What Future for the Suez Canal?
IN A bygone era, one publication hailed the Suez Canal as “the marvel of the century.” It is over a hundred miles long, cutting through the Isthmus of Suez and connecting the Mediterranean and Red Seas.
When opened in 1869, the Suez Canal provided a new route for East-West travel. It cut almost 4,000 miles off most voyages from Europe to India. Why? Because ships using the waterway no longer had to sail around the Cape of Good Hope, on Africa’s southern tip. The canal, therefore, contributed measurably to national economies and to the expansion of world trade.
But Suez Canal traffic was halted during the Six-Day Arab-Israeli war of June 1967. A number of vessels were sunk there, blocking the waterway. Also, explosive mines, bombs and other war debris lay below the surface. Much of this accumulation resulted from the 1968-1970 “War of Attrition” and the Arab-Israeli conflict of October 1973.
In time, there was much talk about the prospects of a reopened Suez Canal. Obviously, if it was to be put in service again, it would have to be cleared of much rubble. Early 1974 saw Egyptian forces, a British Royal Navy diving team and some 500 United States Army and Navy personnel at work in a cooperative operation to clear the canal. It was felt that a year would pass before the waterway was reopened. Thereafter, Egypt intended to go ahead with elaborate plans for the entire canal zone.
Since the Suez Canal may play a future role in world affairs, we might ask: What do the pages of history reveal about this man-made waterway? What plans do the Egyptians have for it? And how is the reopened Suez Canal likely to affect world trade and the economic picture?
Waterway with an Ancient History
The first man-made canal on the Isthmus of Suez existed in the fourteenth century before the Common Era! It began at Bubastis (near present-day Zagazig) and followed the Wadi Tumilat from the Nile River to Heroopolis, at the head of today’s Bitter Lakes.
Eventually, silt deposits filled in a portion of the old Gulf of Heroopolis. So, during the seventh century B.C.E., Pharaoh Necho, who is mentioned in the Bible, started digging the canal south of the Bitter Lakes. (2 Chron. 35:20–36:4; Jer. 46:2) Necho never finished that canal.
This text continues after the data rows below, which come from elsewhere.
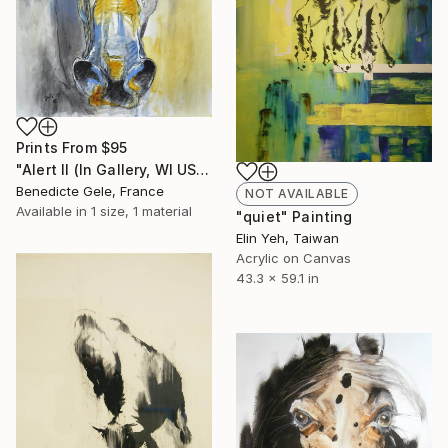
Prints From
$95
"Alert II (In Gallery, WI USA)" Painting
Benedicte Gele, France
NOT AVAILABLE
Available in
1 size, 1 material
"quiet" Painting
Elin Yeh, Taiwan
Acrylic on Canvas
43.3 x 59.1 in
His laborers died in large numbers. According to the historian Herodotus: “He at length desisted from his undertaking, in consequence of an oracle which warned him ‘that he was labouring for the barbarian,’” that the waterway would aid his foes. Eventually, the Persians conquered the land of the Nile, and Darius the Great brought the canal to completion.
The Romans and early Arabian caliphs undertook additional work on the ancient waterway. However, Caliph Abū Ja‘far al-Mansūr closed it late in the eighth century C.E. to block the flow of supplies to his foes. Yet, the thought of a canal running through the Isthmus of Suez appealed to more recent rulers. Among them was Napoleon Bonaparte, who put Lepère to work on the idea, only to have it set aside when this engineer erroneously concluded that the Red Sea was twenty-nine feet higher than the Mediterranean.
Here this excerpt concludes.